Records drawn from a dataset
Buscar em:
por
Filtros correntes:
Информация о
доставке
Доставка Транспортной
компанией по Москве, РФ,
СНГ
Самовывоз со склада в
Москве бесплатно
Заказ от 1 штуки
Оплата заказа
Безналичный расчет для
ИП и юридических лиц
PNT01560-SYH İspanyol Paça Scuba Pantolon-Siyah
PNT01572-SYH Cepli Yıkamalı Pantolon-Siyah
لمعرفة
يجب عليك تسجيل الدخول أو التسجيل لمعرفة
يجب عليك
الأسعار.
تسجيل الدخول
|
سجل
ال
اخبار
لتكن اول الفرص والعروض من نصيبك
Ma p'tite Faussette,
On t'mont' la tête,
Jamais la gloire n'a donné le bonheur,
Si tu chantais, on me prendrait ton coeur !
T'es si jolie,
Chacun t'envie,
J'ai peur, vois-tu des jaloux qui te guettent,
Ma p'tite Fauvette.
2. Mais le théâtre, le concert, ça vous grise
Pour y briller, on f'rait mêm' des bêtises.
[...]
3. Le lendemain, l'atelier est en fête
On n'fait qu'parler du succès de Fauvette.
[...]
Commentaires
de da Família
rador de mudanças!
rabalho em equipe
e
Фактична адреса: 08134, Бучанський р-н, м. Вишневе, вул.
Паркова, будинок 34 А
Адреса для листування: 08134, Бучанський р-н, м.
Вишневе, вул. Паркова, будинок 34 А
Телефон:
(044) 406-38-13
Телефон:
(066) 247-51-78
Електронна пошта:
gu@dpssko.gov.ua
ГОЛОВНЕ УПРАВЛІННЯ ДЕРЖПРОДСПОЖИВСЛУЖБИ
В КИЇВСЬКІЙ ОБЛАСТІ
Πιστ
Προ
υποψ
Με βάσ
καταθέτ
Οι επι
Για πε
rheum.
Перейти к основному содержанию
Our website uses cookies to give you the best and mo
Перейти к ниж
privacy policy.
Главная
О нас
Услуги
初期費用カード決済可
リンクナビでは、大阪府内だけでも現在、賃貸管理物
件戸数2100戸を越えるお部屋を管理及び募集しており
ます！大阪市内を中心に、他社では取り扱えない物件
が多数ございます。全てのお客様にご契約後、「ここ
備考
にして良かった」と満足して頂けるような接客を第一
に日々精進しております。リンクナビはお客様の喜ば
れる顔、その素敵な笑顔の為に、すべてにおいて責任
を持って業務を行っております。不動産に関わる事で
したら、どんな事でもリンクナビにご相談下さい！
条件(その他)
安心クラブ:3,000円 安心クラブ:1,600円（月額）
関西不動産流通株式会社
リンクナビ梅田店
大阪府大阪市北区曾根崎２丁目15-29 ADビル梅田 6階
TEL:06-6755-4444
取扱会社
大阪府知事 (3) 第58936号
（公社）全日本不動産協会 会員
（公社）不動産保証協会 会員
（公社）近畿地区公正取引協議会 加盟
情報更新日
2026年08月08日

▶ _Work to complete_:
Extract every entry above as it appears.

▶ _Finished task_:
Buscar em:
por
Filtros correntes:
Информация о
доставке
Доставка Транспортной
компанией по Москве, РФ,
СНГ
Самовывоз со склада в
Москве бесплатно
Заказ от 1 штуки
Оплата заказа
Безналичный расчет для
ИП и юридических лиц
PNT01560-SYH İspanyol Paça Scuba Pantolon-Siyah
PNT01572-SYH Cepli Yıkamalı Pantolon-Siyah
لمعرفة
يجب عليك تسجيل الدخول أو التسجيل لمعرفة
يجب عليك
الأسعار.
تسجيل الدخول
|
سجل
ال
اخبار
لتكن اول الفرص والعروض من نصيبك
Ma p'tite Faussette,
On t'mont' la tête,
Jamais la gloire n'a donné le bonheur,
Si tu chantais, on me prendrait ton coeur !
T'es si jolie,
Chacun t'envie,
J'ai peur, vois-tu des jaloux qui te guettent,
Ma p'tite Fauvette.
2. Mais le théâtre, le concert, ça vous grise
Pour y briller, on f'rait mêm' des bêtises.
[...]
3. Le lendemain, l'atelier est en fête
On n'fait qu'parler du succès de Fauvette.
[...]
Commentaires
de da Família
rador de mudanças!
rabalho em equipe
e
Фактична адреса: 08134, Бучанський р-н, м. Вишневе, вул.
Паркова, будинок 34 А
Адреса для листування: 08134, Бучанський р-н, м.
Вишневе, вул. Паркова, будинок 34 А
Телефон:
(044) 406-38-13
Телефон:
(066) 247-51-78
Електронна пошта:
gu@dpssko.gov.ua
ГОЛОВНЕ УПРАВЛІННЯ ДЕРЖПРОДСПОЖИВСЛУЖБИ
В КИЇВСЬКІЙ ОБЛАСТІ
Πιστ
Προ
υποψ
Με βάσ
καταθέτ
Οι επι
Για πε
rheum.
Перейти к основному содержанию
Our website uses cookies to give you the best and mo
Перейти к ниж
privacy policy.
Главная
О нас
Услуги
初期費用カード決済可
リンクナビでは、大阪府内だけでも現在、賃貸管理物
件戸数2100戸を越えるお部屋を管理及び募集しており
ます！大阪市内を中心に、他社では取り扱えない物件
が多数ございます。全てのお客様にご契約後、「ここ
備考
にして良かった」と満足して頂けるような接客を第一
に日々精進しております。リンクナビはお客様の喜ば
れる顔、その素敵な笑顔の為に、すべてにおいて責任
を持って業務を行っております。不動産に関わる事で
したら、どんな事でもリンクナビにご相談下さい！
条件(その他)
安心クラブ:3,000円 安心クラブ:1,600円（月額）
関西不動産流通株式会社
リンクナビ梅田店
大阪府大阪市北区曾根崎２丁目15-29 ADビル梅田 6階
TEL:06-6755-4444
取扱会社
大阪府知事 (3) 第58936号
（公社）全日本不動産協会 会員
（公社）不動産保証協会 会員
（公社）近畿地区公正取引協議会 加盟
情報更新日
2026年08月08日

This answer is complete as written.